─── PROVIDED MATERIAL ───

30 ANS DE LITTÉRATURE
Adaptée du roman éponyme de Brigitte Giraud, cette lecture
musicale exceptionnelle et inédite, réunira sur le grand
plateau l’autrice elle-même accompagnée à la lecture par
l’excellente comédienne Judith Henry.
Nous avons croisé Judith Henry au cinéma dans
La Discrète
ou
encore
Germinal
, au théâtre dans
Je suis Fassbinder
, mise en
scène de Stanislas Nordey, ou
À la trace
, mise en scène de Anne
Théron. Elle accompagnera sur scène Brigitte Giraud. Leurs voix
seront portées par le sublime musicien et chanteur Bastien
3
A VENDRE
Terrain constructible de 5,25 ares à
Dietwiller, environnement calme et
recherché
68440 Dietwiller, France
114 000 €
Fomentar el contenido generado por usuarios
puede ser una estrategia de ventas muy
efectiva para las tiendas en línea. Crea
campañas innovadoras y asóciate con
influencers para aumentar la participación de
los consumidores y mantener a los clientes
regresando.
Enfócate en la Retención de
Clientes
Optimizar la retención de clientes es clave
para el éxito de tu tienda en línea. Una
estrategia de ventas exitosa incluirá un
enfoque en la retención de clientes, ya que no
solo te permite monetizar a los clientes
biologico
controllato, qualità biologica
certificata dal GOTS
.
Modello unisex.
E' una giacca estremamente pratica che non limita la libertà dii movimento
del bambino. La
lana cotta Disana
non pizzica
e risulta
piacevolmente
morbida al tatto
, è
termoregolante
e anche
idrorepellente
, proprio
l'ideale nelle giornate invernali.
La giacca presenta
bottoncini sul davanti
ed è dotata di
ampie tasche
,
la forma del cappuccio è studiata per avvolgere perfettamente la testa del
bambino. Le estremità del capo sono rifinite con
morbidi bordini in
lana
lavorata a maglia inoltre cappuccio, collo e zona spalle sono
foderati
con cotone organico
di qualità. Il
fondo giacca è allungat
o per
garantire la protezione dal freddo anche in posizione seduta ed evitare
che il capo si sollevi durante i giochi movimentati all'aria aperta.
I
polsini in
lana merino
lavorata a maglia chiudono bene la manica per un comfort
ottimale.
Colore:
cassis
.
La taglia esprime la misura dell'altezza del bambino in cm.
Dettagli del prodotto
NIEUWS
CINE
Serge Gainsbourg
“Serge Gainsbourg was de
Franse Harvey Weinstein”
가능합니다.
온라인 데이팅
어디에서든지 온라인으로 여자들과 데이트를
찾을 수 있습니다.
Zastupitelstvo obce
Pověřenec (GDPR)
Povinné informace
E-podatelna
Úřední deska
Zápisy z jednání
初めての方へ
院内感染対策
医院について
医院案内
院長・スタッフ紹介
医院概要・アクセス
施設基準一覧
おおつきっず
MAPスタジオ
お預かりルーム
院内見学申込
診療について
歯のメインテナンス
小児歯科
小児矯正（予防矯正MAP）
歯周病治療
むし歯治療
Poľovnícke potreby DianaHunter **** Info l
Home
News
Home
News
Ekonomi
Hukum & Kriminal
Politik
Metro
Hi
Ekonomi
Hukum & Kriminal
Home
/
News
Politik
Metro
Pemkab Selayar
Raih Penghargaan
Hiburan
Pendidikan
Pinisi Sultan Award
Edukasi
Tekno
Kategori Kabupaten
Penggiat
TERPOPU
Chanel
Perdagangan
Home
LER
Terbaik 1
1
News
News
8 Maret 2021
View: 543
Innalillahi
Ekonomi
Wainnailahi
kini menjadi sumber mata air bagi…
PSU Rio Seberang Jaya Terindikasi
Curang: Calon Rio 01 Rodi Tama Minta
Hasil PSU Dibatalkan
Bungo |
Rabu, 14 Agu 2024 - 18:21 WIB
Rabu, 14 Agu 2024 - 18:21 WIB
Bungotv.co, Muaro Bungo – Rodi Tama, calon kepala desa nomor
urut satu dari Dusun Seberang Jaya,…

───

DIRECTIONS: Set down the whole of the data, exactly as it stands.

ANSWER FOR THIS EXERCISE:
30 ANS DE LITTÉRATURE
Adaptée du roman éponyme de Brigitte Giraud, cette lecture
musicale exceptionnelle et inédite, réunira sur le grand
plateau l’autrice elle-même accompagnée à la lecture par
l’excellente comédienne Judith Henry.
Nous avons croisé Judith Henry au cinéma dans
La Discrète
ou
encore
Germinal
, au théâtre dans
Je suis Fassbinder
, mise en
scène de Stanislas Nordey, ou
À la trace
, mise en scène de Anne
Théron. Elle accompagnera sur scène Brigitte Giraud. Leurs voix
seront portées par le sublime musicien et chanteur Bastien
3
A VENDRE
Terrain constructible de 5,25 ares à
Dietwiller, environnement calme et
recherché
68440 Dietwiller, France
114 000 €
Fomentar el contenido generado por usuarios
puede ser una estrategia de ventas muy
efectiva para las tiendas en línea. Crea
campañas innovadoras y asóciate con
influencers para aumentar la participación de
los consumidores y mantener a los clientes
regresando.
Enfócate en la Retención de
Clientes
Optimizar la retención de clientes es clave
para el éxito de tu tienda en línea. Una
estrategia de ventas exitosa incluirá un
enfoque en la retención de clientes, ya que no
solo te permite monetizar a los clientes
biologico
controllato, qualità biologica
certificata dal GOTS
.
Modello unisex.
E' una giacca estremamente pratica che non limita la libertà dii movimento
del bambino. La
lana cotta Disana
non pizzica
e risulta
piacevolmente
morbida al tatto
, è
termoregolante
e anche
idrorepellente
, proprio
l'ideale nelle giornate invernali.
La giacca presenta
bottoncini sul davanti
ed è dotata di
ampie tasche
,
la forma del cappuccio è studiata per avvolgere perfettamente la testa del
bambino. Le estremità del capo sono rifinite con
morbidi bordini in
lana
lavorata a maglia inoltre cappuccio, collo e zona spalle sono
foderati
con cotone organico
di qualità. Il
fondo giacca è allungat
o per
garantire la protezione dal freddo anche in posizione seduta ed evitare
che il capo si sollevi durante i giochi movimentati all'aria aperta.
I
polsini in
lana merino
lavorata a maglia chiudono bene la manica per un comfort
ottimale.
Colore:
cassis
.
La taglia esprime la misura dell'altezza del bambino in cm.
Dettagli del prodotto
NIEUWS
CINE
Serge Gainsbourg
“Serge Gainsbourg was de
Franse Harvey Weinstein”
가능합니다.
온라인 데이팅
어디에서든지 온라인으로 여자들과 데이트를
찾을 수 있습니다.
Zastupitelstvo obce
Pověřenec (GDPR)
Povinné informace
E-podatelna
Úřední deska
Zápisy z jednání
初めての方へ
院内感染対策
医院について
医院案内
院長・スタッフ紹介
医院概要・アクセス
施設基準一覧
おおつきっず
MAPスタジオ
お預かりルーム
院内見学申込
診療について
歯のメインテナンス
小児歯科
小児矯正（予防矯正MAP）
歯周病治療
むし歯治療
Poľovnícke potreby DianaHunter **** Info l
Home
News
Home
News
Ekonomi
Hukum & Kriminal
Politik
Metro
Hi
Ekonomi
Hukum & Kriminal
Home
/
News
Politik
Metro
Pemkab Selayar
Raih Penghargaan
Hiburan
Pendidikan
Pinisi Sultan Award
Edukasi
Tekno
Kategori Kabupaten
Penggiat
TERPOPU
Chanel
Perdagangan
Home
LER
Terbaik 1
1
News
News
8 Maret 2021
View: 543
Innalillahi
Ekonomi
Wainnailahi
kini menjadi sumber mata air bagi…
PSU Rio Seberang Jaya Terindikasi
Curang: Calon Rio 01 Rodi Tama Minta
Hasil PSU Dibatalkan
Bungo |
Rabu, 14 Agu 2024 - 18:21 WIB
Rabu, 14 Agu 2024 - 18:21 WIB
Bungotv.co, Muaro Bungo – Rodi Tama, calon kepala desa nomor
urut satu dari Dusun Seberang Jaya,…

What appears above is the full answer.